Intake II - modifying intake-esm data bases and save new catalogs

Intake II - modifying intake-esm data bases and save new catalogs#

Overview

🎯 objectives: Learn how to integrate intake-esm in your workflow

⌛ time_estimation: “40min”

☑️ requirements: intake_esm.__version__ == 2023.4.*, at least 10GB memory.

intake I
pandas

⚖ license:

Agenda

Based on DKRZ’s CMIP6 catalog, you learn in this part, how to

Modify the data base of the catalog
- How to rename values in a column
Make complex searches
- Which member was produced the most?
Save subset catalogs

The data base of intake-esm catalogs is processed as a pandas DataFrame. In section 1 and 2, you will learn to modify this data base and make complex searches with pandas commands. The tutorial covers some examples - if you aim at a deeper understanding of pandas we recommend you to do the extensive pandas tutorials from its own documentation.

Note

Pandas is a powerful data analysis tool and with its DataFrame class, users are enabled to process table-like data fast and intuitively.

import intake
#dkrz_cdp=intake.open_catalog(["https://dkrz.de/s/intake"])
#
#only for generating the web page we need to take the original link:
dkrz_cdp=intake.open_catalog(["https://gitlab.dkrz.de/data-infrastructure-services/intake-esm/-/raw/master/esm-collections/cloud-access/dkrz_catalog.yaml"])
esm_dkrz=dkrz_cdp.dkrz_cmip6_disk

Modify the data base#

Assume you want to rename a short name like tas into a long name like temperature. We define a dictionary for renaming:

rename_dict={"tas":"Temperature",
             "pr":"Precipitation"}

For all items in the rename dictionary, we will reset the value in the underlying DataFrame inplace. We iterate over the dictionary with .items which returns key and value separately for all entries in the dictionary.
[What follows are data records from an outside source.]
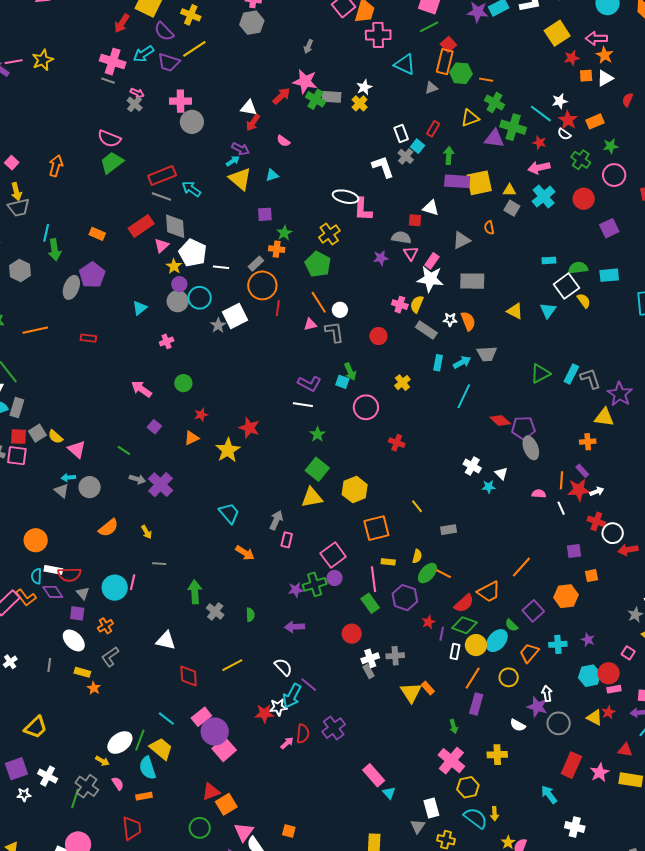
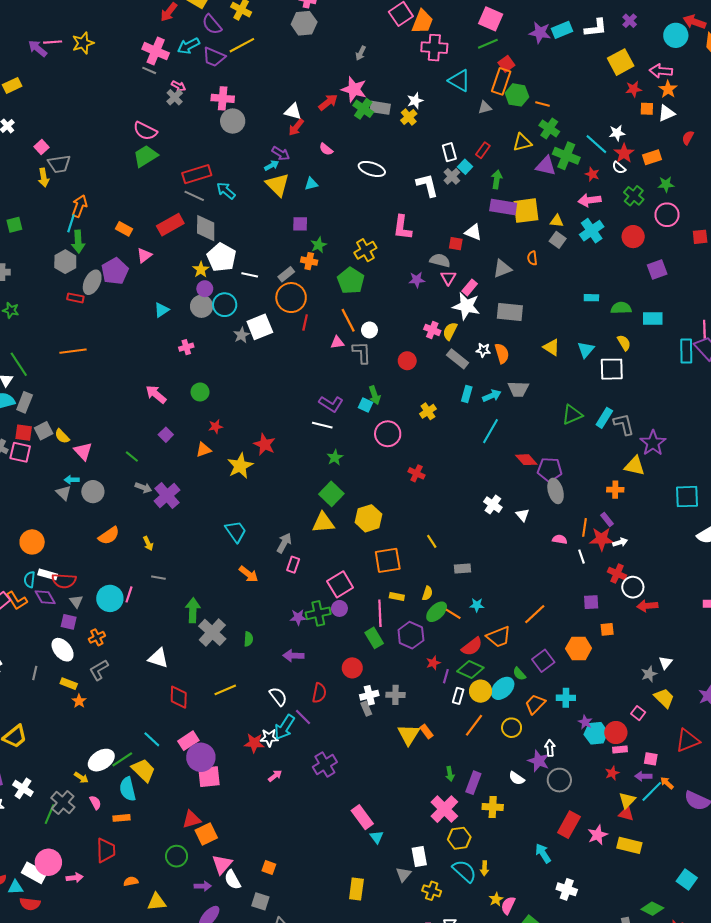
orange arrow: (56, 166) -> (79, 206), moved
white ellipse: (346, 197) -> (372, 169), moved
gray trapezoid: (19, 208) -> (59, 164), moved
pink triangle: (162, 246) -> (144, 255), moved
gray hexagon: (20, 271) -> (65, 262), moved
white square: (566, 286) -> (612, 369), moved, turned 30
orange line: (35, 330) -> (73, 351), moved
red rectangle: (88, 338) -> (75, 298), moved
cyan star: (489, 487) -> (477, 605), moved
gray cross: (215, 611) -> (212, 632), size x1.5
purple star: (588, 640) -> (585, 722), moved
purple rectangle: (476, 704) -> (473, 783), moved
yellow triangle: (594, 718) -> (627, 800), moved, turned 42
red semicircle: (303, 734) -> (319, 693), moved
green line: (140, 740) -> (122, 759), turned 30
pink square: (224, 749) -> (209, 777), turned 30

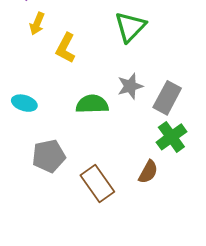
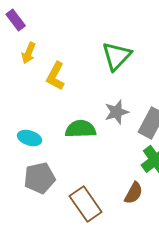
cyan ellipse: (24, 103) -> (30, 138), moved

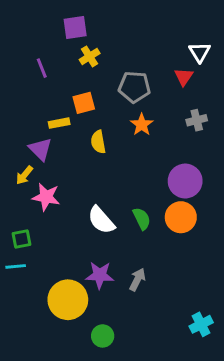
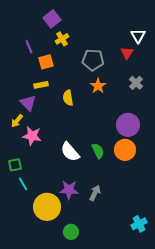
purple square: (75, 28) -> (52, 19), turned -30
orange square: (84, 103) -> (46, 62), moved
gray cross: (197, 120) -> (136, 83), turned -32
cyan line: (16, 266) -> (23, 184), moved, turned 64

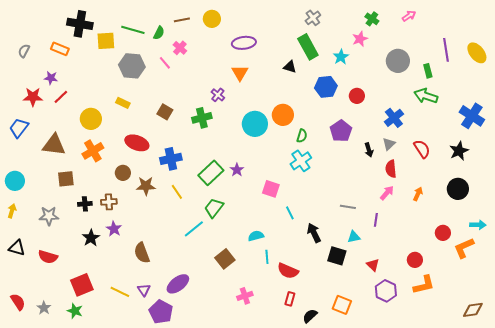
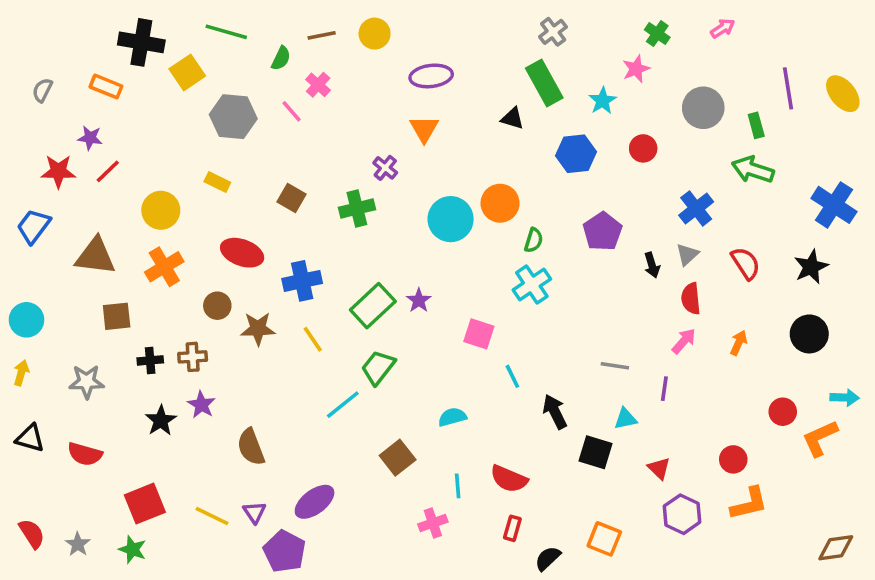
green line: (133, 30) -> (226, 32), moved
yellow square: (106, 41) -> (187, 72), turned -30
red circle: (357, 96) -> (643, 148), moved
cyan line: (267, 257) -> (458, 486), moved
With the .loc attribute of the catalog, we can access a slice inside the DataFrame. The first argument of loc is the row indexer, the second is the column indexer.

The row index condition is: all rows where the variable is as the key of our dictionary, e.g. variable_id == tas. In general terms, that is esm_dkrz.df["variable_id"]==short_name
The column index is: easy, just variable_id

Therefore, our code looks like:

for short_name,long_name in rename_dict.items():
    esm_dkrz.df.loc[esm_dkrz.df["variable_id"]==short_name, "variable_id"]=long_name

Now, you can search “Temperature”:

esm_dkrz.search(variable_id="Temperature")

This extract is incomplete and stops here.